Ici, au contraire, j’ai trouvé une première prévention défavorable, et fondée depuis sur les conseils et les rapports d’une femme haineuse, mais clairvoyante ; une timidité naturelle et extrême, que fortifiait une pudeur éclairée ; un attachement à la vertu, que la religion dirigeait, et qui comptait déjà deux années de triomphe, enfin des démarches éclatantes, inspirées par ces différents motifs, et qui toutes n’avaient pour but que de se soustraire à mes poursuites.
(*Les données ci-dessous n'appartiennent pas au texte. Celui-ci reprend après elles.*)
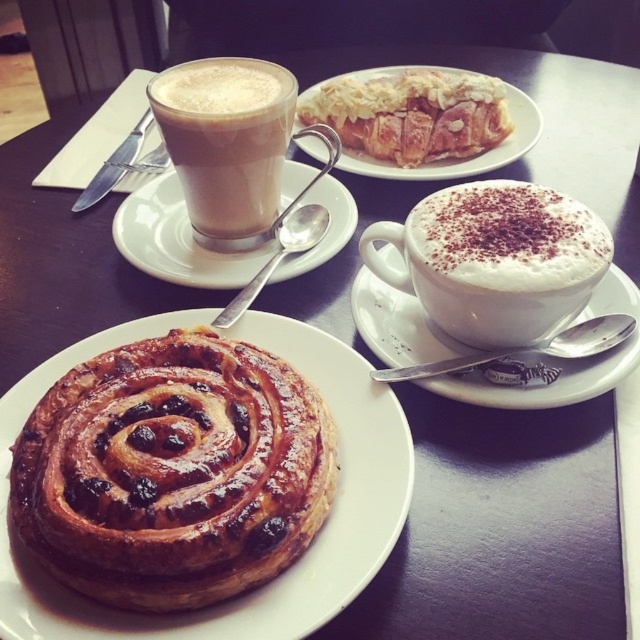 Between golden brown flaky pastry at center and white ceramic saucer at upper left, which one has more height?

With more height is white ceramic saucer at upper left.

I want to click on golden brown flaky pastry at center, so pyautogui.click(x=172, y=472).

Between point (58, 572) and point (145, 266), which one is positioned in front?

Positioned in front is point (58, 572).

Locate an element on the screen. The height and width of the screenshot is (640, 640). golden brown flaky pastry at center is located at coordinates (172, 472).

Is golden brown flaky pastry at center positioned at the back of golden flaky pastry at upper center?

That is False.

Between golden brown flaky pastry at center and golden flaky pastry at upper center, which one appears on the right side from the viewer's perspective?

golden flaky pastry at upper center is more to the right.

This screenshot has width=640, height=640. In order to click on golden brown flaky pastry at center in this screenshot , I will do `click(172, 472)`.

Image resolution: width=640 pixels, height=640 pixels. Identify the location of golden brown flaky pastry at center. (172, 472).

How much distance is there between golden flaky pastry at upper center and white ceramic saucer at upper left?

The distance of golden flaky pastry at upper center from white ceramic saucer at upper left is 25.87 centimeters.

Who is more distant from viewer, (436,99) or (243,272)?

Positioned behind is point (436,99).

Who is more distant from viewer, (428, 136) or (179, 282)?

Point (428, 136)

Where is `golden flaky pastry at upper center`? This screenshot has width=640, height=640. golden flaky pastry at upper center is located at coordinates (412, 115).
Ce n’est donc pas, comme dans mes autres aventures, une simple capitulation plus ou moins avantageuse, et dont il est plus facile de profiter que de s’enorgueillir ; c’est une victoire complète, achetée par une campagne pénible, & décidée par de savantes manœuvres. Il n’est donc pas surprenant que ce succès, dû à moi seul, m’en devienne plus précieux ; & le surcroît de plaisir que j’ai éprouvé dans mon triomphe, & que je ressens encore, n’est que la douce impression du sentiment de la gloire. Je chéris cette façon de voir, qui me sauve l’humiliation de penser que je puisse dépendre en quelque manière de l’esclave même que je me serais asservie ; que je n’aie pas en moi seul la plénitude de mon bonheur ; & que la faculté de m’en faire jouir dans toute son énergie soit réservée à telle ou telle femme, exclusivement à toute autre.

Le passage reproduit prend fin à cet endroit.